La mémoire, évidemment, ne suffit plus. Le cadre politique actuel est parsemé de violences, de guerres, de massacres et de génocides. Et en effet, la facilité avec laquelle la mort est prêchée aujourd’hui semblerait presque nous convaincre de sa banalité, comme si nous pouvions en jouer comme un passe-temps, comme un moyen de nous amuser, un pari où se joue notre existence même. Mais ce processus de banalisation de la mort s’installe même au sein de nos pays ! Ici, nous légiférons pour l'euthanasie, pour l'avortement facile, pour la crémation liquide. Même la publicité des pompes funèbres vient ridiculiser le moment du « passage » comme s'il s'agissait d'un simple saut dans un autre lieu existentiel où l'on peut arriver esthétiquement impeccable !
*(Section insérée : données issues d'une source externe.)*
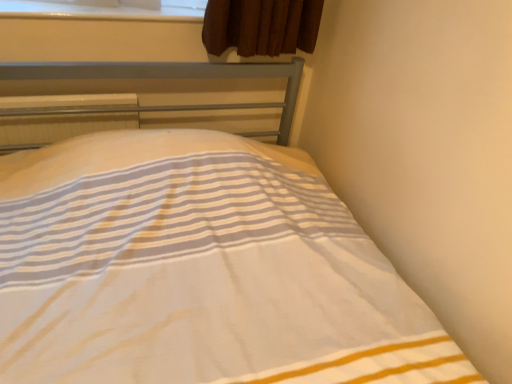 Describe the element at coordinates (96, 12) in the screenshot. The height and width of the screenshot is (384, 512). I see `white plastic window frame at upper center` at that location.

Find the location of a particular element. white plastic window frame at upper center is located at coordinates (96, 12).

What are the coordinates of `white plastic window frame at upper center` in the screenshot? It's located at (96, 12). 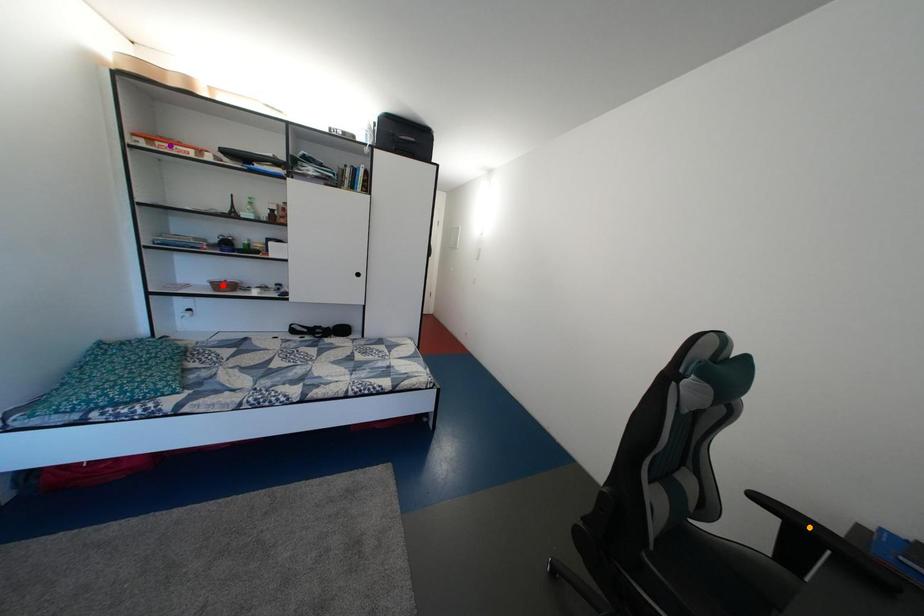 Based on the photo, order these from nearest to farthest:
- red point
- orange point
- purple point

orange point → purple point → red point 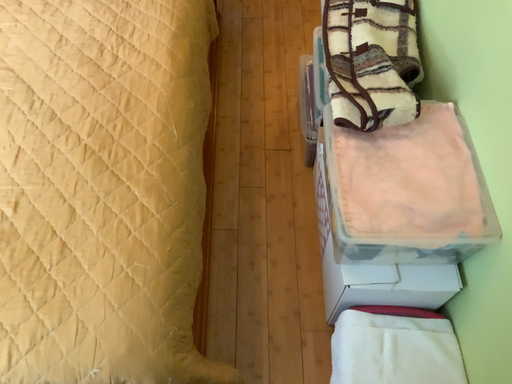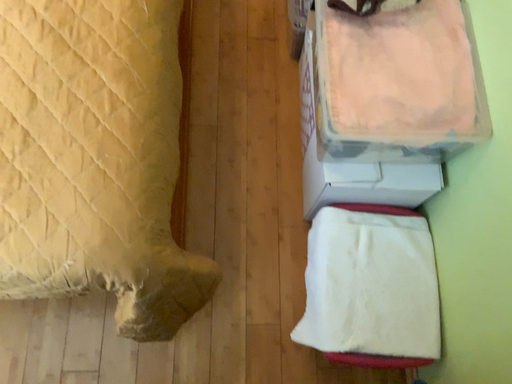 Question: How did the camera likely rotate when shooting the video?

Choices:
 (A) rotated upward
 (B) rotated downward

Answer: (B) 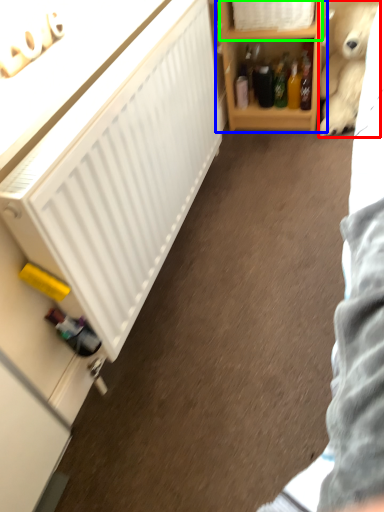 Question: Which is nearer to the teddy bear (highlighted by a red box)? shelf (highlighted by a blue box) or cabinet (highlighted by a green box).

Choices:
 (A) shelf
 (B) cabinet

Answer: (A) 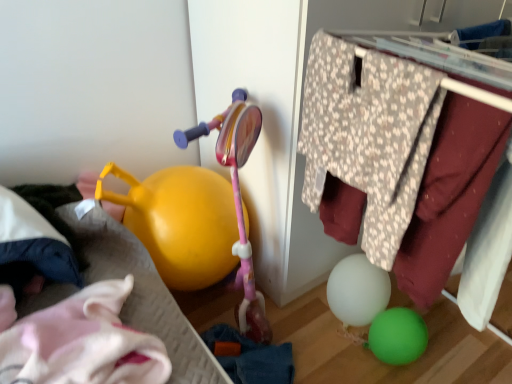 Question: Relative to yellow plastic watering can at left, is floral fabric clothes hanger at upper right in front or behind?

Choices:
 (A) behind
 (B) front

Answer: (B)

Question: Would you say floral fabric clothes hanger at upper right is to the left or to the right of yellow plastic watering can at left in the picture?

Choices:
 (A) left
 (B) right

Answer: (B)

Question: Estimate the real-world distances between objects in this image. Which object is closer to the white soft pillow at left?

Choices:
 (A) floral fabric clothes hanger at upper right
 (B) yellow plastic watering can at left

Answer: (B)

Question: Estimate the real-world distances between objects in this image. Which object is farther from the floral fabric clothes hanger at upper right?

Choices:
 (A) white soft pillow at left
 (B) yellow plastic watering can at left

Answer: (A) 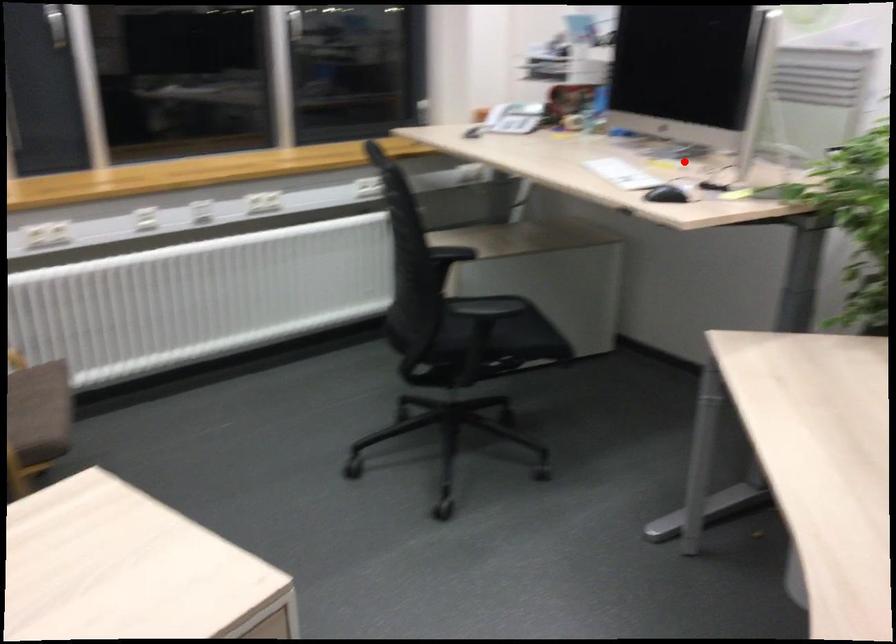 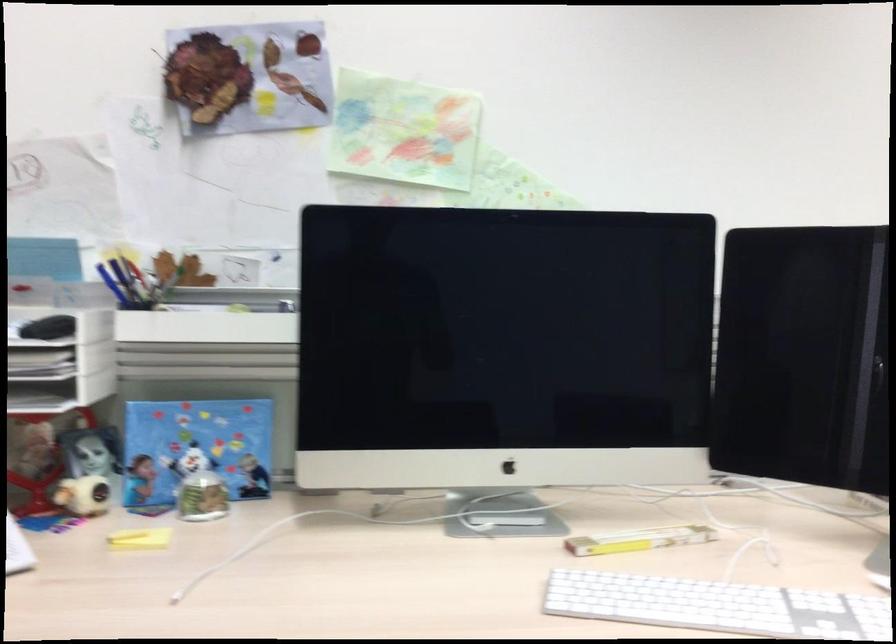 Find the pixel in the second image that matches the highlighted location in the first image.

(638, 540) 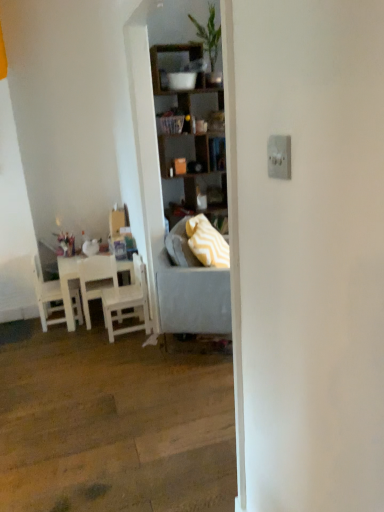 Question: From a real-world perspective, is wooden shelves at center below gray fabric studio couch at center?

Choices:
 (A) yes
 (B) no

Answer: (B)

Question: Is wooden shelves at center looking in the opposite direction of gray fabric studio couch at center?

Choices:
 (A) yes
 (B) no

Answer: (B)

Question: From the image's perspective, is wooden shelves at center located above gray fabric studio couch at center?

Choices:
 (A) no
 (B) yes

Answer: (B)

Question: Does wooden shelves at center appear on the left side of gray fabric studio couch at center?

Choices:
 (A) yes
 (B) no

Answer: (A)

Question: Does wooden shelves at center have a lesser height compared to gray fabric studio couch at center?

Choices:
 (A) yes
 (B) no

Answer: (B)

Question: From a real-world perspective, is wooden shelves at center positioned over gray fabric studio couch at center based on gravity?

Choices:
 (A) yes
 (B) no

Answer: (A)

Question: Does white wood chair at left, positioned as the third chair in right-to-left order, have a greater width compared to yellow zigzag fabric pillow at center?

Choices:
 (A) yes
 (B) no

Answer: (A)

Question: Is the position of white wood chair at left, positioned as the third chair in right-to-left order, less distant than that of yellow zigzag fabric pillow at center?

Choices:
 (A) yes
 (B) no

Answer: (B)

Question: Is the position of white wood chair at left, acting as the first chair starting from the left, more distant than that of yellow zigzag fabric pillow at center?

Choices:
 (A) no
 (B) yes

Answer: (B)

Question: Can we say white wood chair at left, acting as the first chair starting from the left, lies outside yellow zigzag fabric pillow at center?

Choices:
 (A) no
 (B) yes

Answer: (B)

Question: From the image's perspective, is white wood chair at left, positioned as the third chair in right-to-left order, located above yellow zigzag fabric pillow at center?

Choices:
 (A) yes
 (B) no

Answer: (B)

Question: Would you say yellow zigzag fabric pillow at center is part of white wood chair at left, acting as the first chair starting from the left,'s contents?

Choices:
 (A) yes
 (B) no

Answer: (B)

Question: Is white wood chair at left, the first chair when ordered from right to left, looking in the opposite direction of white matte chair at left, which ranks as the 2th chair in left-to-right order?

Choices:
 (A) no
 (B) yes

Answer: (A) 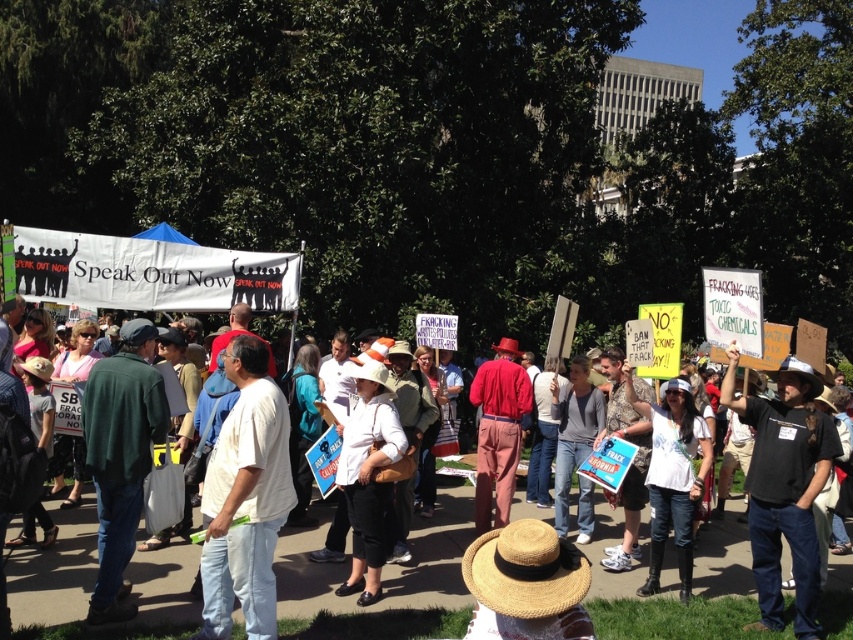 You are a photographer trying to capture a clear shot of both the white cotton shirt at center and the black cotton shirt at center. Which shirt should you focus on to ensure both are visible in the photo?

The white cotton shirt at center is positioned over the black cotton shirt at center, so focusing on the white cotton shirt at center will ensure both are visible as it is in front.

You are a photographer at the protest trying to capture a photo of both the white cotton shirt at center and the black cotton shirt at center. Which shirt should you focus on first to ensure both are in the frame?

The white cotton shirt at center occupies less space than the black cotton shirt at center, so you should focus on the black cotton shirt at center first to ensure both fit in the frame.

You are a photographer standing 2 meters away from the camera. You want to take a photo of the white cotton shirt at center. Can you reach the camera without moving it? Please explain your reasoning.

The distance between the white cotton shirt at center and the camera is 5.58 meters. Since you are already 2 meters away from the camera, you would need to move an additional 3.58 meters toward the camera to reach it. However, since the camera is stationary, you can simply extend your arm or use a remote shutter to take the photo without needing to move closer. Therefore, you can take the photo without moving the camera. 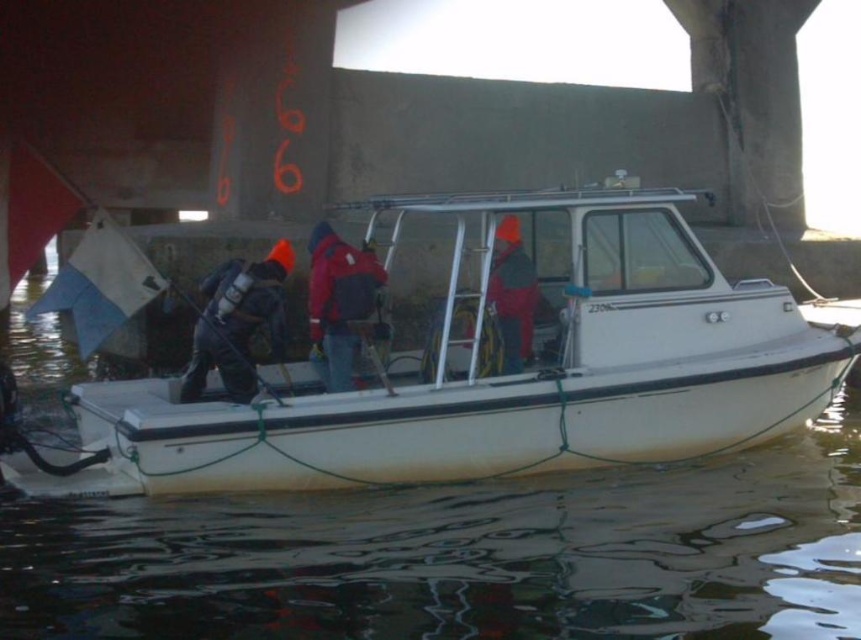 Question: Can you confirm if red nylon jacket at center is positioned below red matte jacket at center?

Choices:
 (A) no
 (B) yes

Answer: (B)

Question: Among these points, which one is nearest to the camera?

Choices:
 (A) click(x=195, y=451)
 (B) click(x=212, y=288)

Answer: (A)

Question: Is white matte boat at center to the left of orange knit hat at center from the viewer's perspective?

Choices:
 (A) no
 (B) yes

Answer: (B)

Question: Does red nylon jacket at center appear on the right side of red matte jacket at center?

Choices:
 (A) no
 (B) yes

Answer: (A)

Question: Which point is closer to the camera?

Choices:
 (A) orange knit hat at center
 (B) white matte boat at center

Answer: (B)

Question: Which object appears farthest from the camera in this image?

Choices:
 (A) red nylon jacket at center
 (B) red matte jacket at center
 (C) white matte boat at center
 (D) orange knit hat at center

Answer: (B) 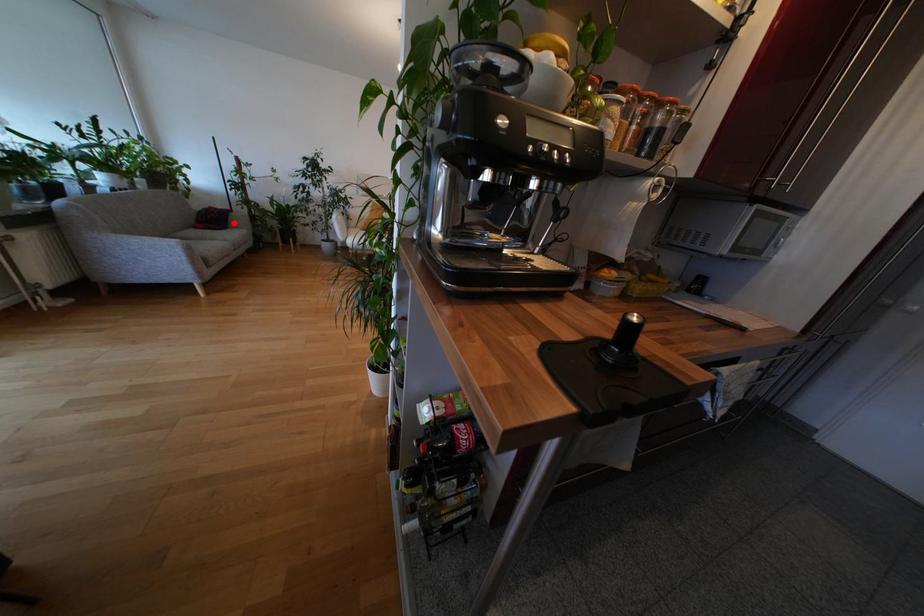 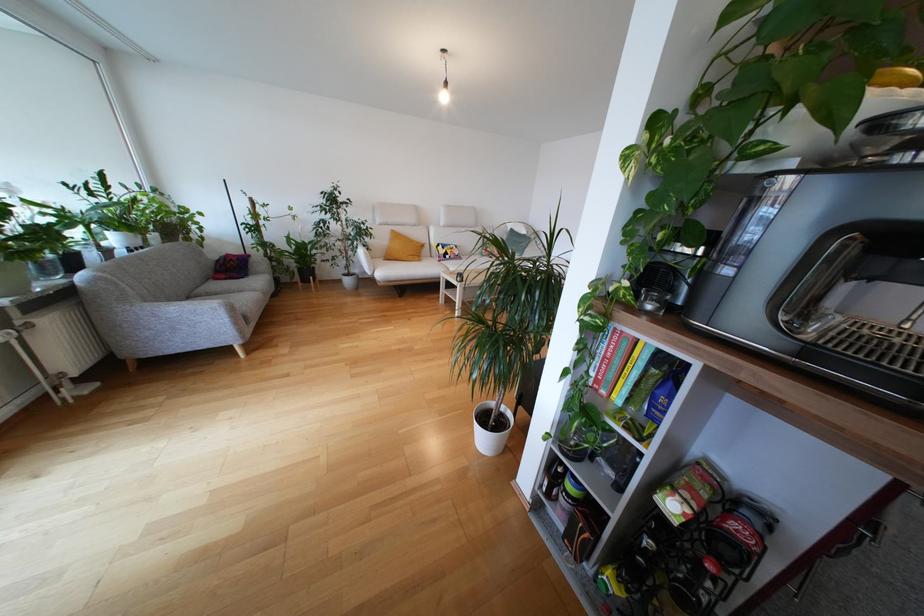 The point at the highlighted location is marked in the first image. Where is the corresponding point in the second image?

(253, 268) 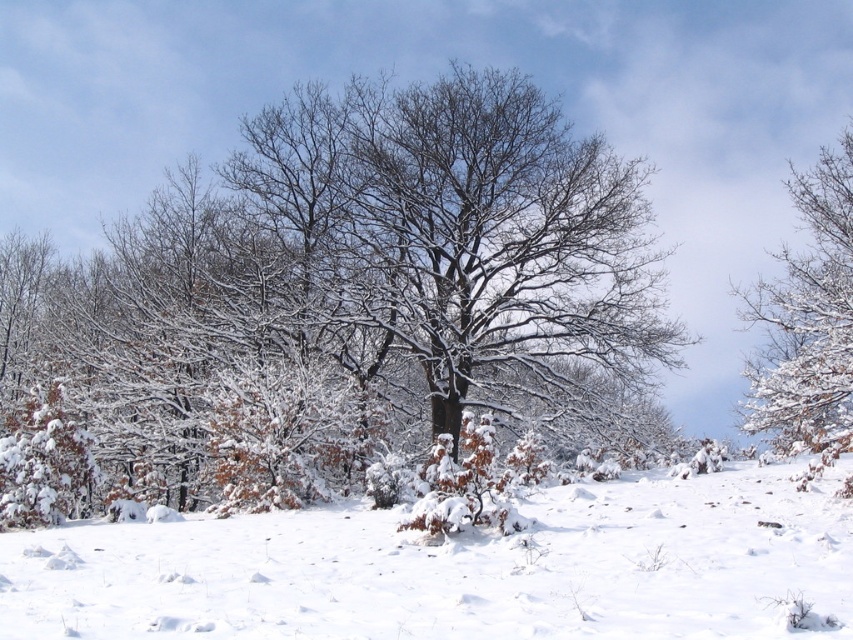 Question: Which point is closer to the camera?

Choices:
 (A) white snow-covered tree at right
 (B) white fluffy snow at center

Answer: (B)

Question: Can you confirm if white fluffy snow at center is thinner than white snow-covered tree at right?

Choices:
 (A) no
 (B) yes

Answer: (A)

Question: Is white fluffy snow at center bigger than white snow-covered tree at right?

Choices:
 (A) no
 (B) yes

Answer: (A)

Question: Considering the relative positions of white fluffy snow at center and white snow-covered tree at right in the image provided, where is white fluffy snow at center located with respect to white snow-covered tree at right?

Choices:
 (A) right
 (B) left

Answer: (B)

Question: Among these points, which one is nearest to the camera?

Choices:
 (A) (844, 198)
 (B) (207, 564)

Answer: (B) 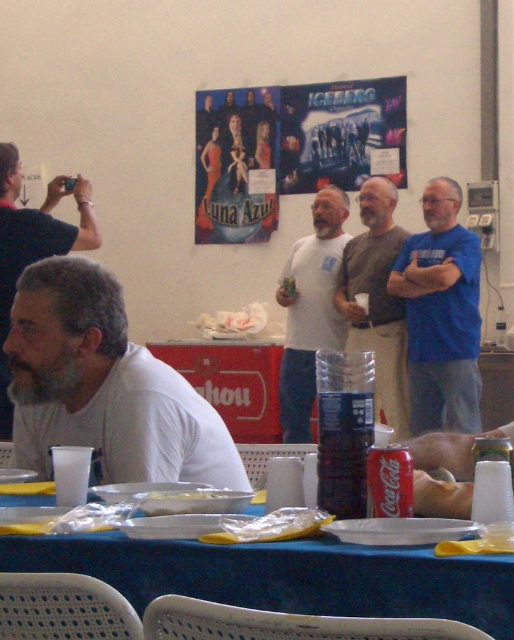 You are at a party and need to place a small decoration on the table. The gray fabric shirt at center and the white plastic bowl at center are both on the table. Which object is taller and can hold the decoration better?

The gray fabric shirt at center is much taller than the white plastic bowl at center, so it can hold the decoration better.

You are standing at the point labeled point (447, 580) and want to move to the point labeled point (139, 404). According to the scene description, is the path between these two points clear?

The path between point (139, 404) and point (447, 580) is clear because there are no objects blocking the way between them. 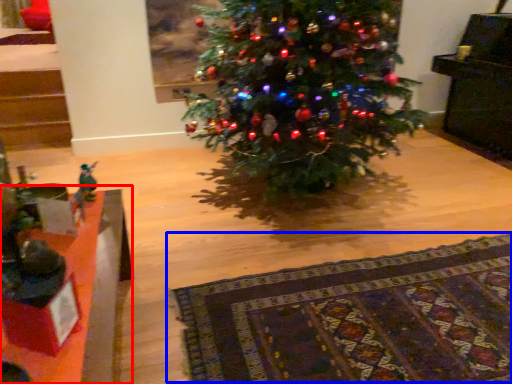 Question: Among these objects, which one is nearest to the camera, table (highlighted by a red box) or blanket (highlighted by a blue box)?

Choices:
 (A) table
 (B) blanket

Answer: (A) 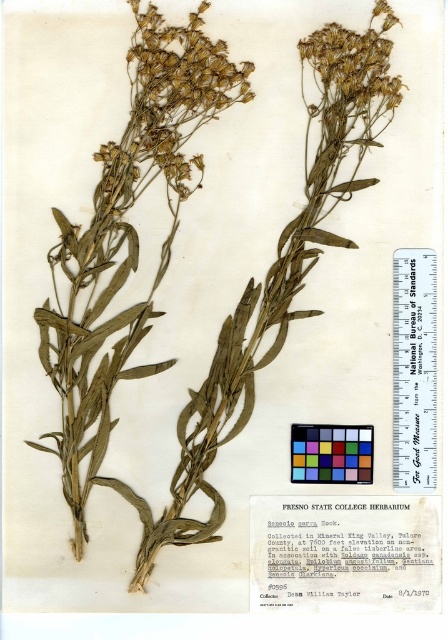 Based on the scene description, which of the two dry grass areas, the dry grass at upper left or the dry grass at upper center, is taller?

The dry grass at upper left is taller than the dry grass at upper center according to the specimen annotations. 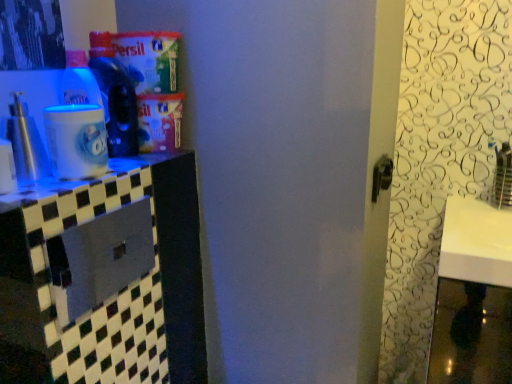 Question: Would you say metallic silver spray at left, the second bottle when ordered from back to front, contains metallic gray drawer at left?

Choices:
 (A) no
 (B) yes

Answer: (A)

Question: From a real-world perspective, is metallic silver spray at left, the 1th bottle when ordered from left to right, physically above metallic gray drawer at left?

Choices:
 (A) no
 (B) yes

Answer: (B)

Question: Is metallic silver spray at left, the 1th bottle when ordered from left to right, bigger than metallic gray drawer at left?

Choices:
 (A) no
 (B) yes

Answer: (A)

Question: From a real-world perspective, does metallic silver spray at left, the 1th bottle when ordered from left to right, sit lower than metallic gray drawer at left?

Choices:
 (A) yes
 (B) no

Answer: (B)

Question: Can you confirm if metallic silver spray at left, the second bottle when ordered from back to front, is wider than metallic gray drawer at left?

Choices:
 (A) yes
 (B) no

Answer: (A)

Question: Would you say white glossy counter top at left is inside or outside metallic gray drawer at left?

Choices:
 (A) outside
 (B) inside

Answer: (A)

Question: Considering the positions of white glossy counter top at left and metallic gray drawer at left in the image, is white glossy counter top at left bigger or smaller than metallic gray drawer at left?

Choices:
 (A) small
 (B) big

Answer: (A)

Question: From a real-world perspective, relative to metallic gray drawer at left, is white glossy counter top at left vertically above or below?

Choices:
 (A) above
 (B) below

Answer: (A)

Question: Considering the positions of white glossy counter top at left and metallic gray drawer at left in the image, is white glossy counter top at left wider or thinner than metallic gray drawer at left?

Choices:
 (A) wide
 (B) thin

Answer: (A)

Question: Relative to white glossy counter top at left, is metallic gray drawer at left in front or behind?

Choices:
 (A) front
 (B) behind

Answer: (B)

Question: Is point (68, 249) closer or farther from the camera than point (118, 192)?

Choices:
 (A) farther
 (B) closer

Answer: (A)

Question: In terms of size, does metallic gray drawer at left appear bigger or smaller than white glossy counter top at left?

Choices:
 (A) small
 (B) big

Answer: (B)

Question: From a real-world perspective, relative to white glossy counter top at left, is metallic gray drawer at left vertically above or below?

N'est-ce pas là la « culture de la mort » qui s'impose aujourd'hui avec force ? Mais il semble que la mémoire du passé ne suffise plus à l’empêcher de prendre le dessus. Il faudrait une âme supplémentaire pour arrêter ce voyage vers l’abîme, et le génocide arménien devrait nous l’apprendre.

Oui, continuons de commémorer ces méfaits de l’Histoire. Il est toujours utile de le faire, ne serait-ce que pour plaindre les victimes. Mais pour contrecarrer cette « culture de mort » dominante, il faudra faire bien plus. Il faudra repenser sérieusement les conséquences de cette politique néfaste. Une remise en question qui nous amène à croire que la victoire du Bien est encore possible. Et nous sommes convaincus à cet égard que ce n’est qu’avec une participation active, directe et personnelle à une action visant à contenir le Mal que nous pourrons garantir la restauration des valeurs perdues de la vie.

La mémoire seule ne suffit donc plus. Seul un engagement civique sérieux et ressenti de la part de chacun d’entre nous pourra nous aider à éviter la répétition d’autres génocides à l’avenir.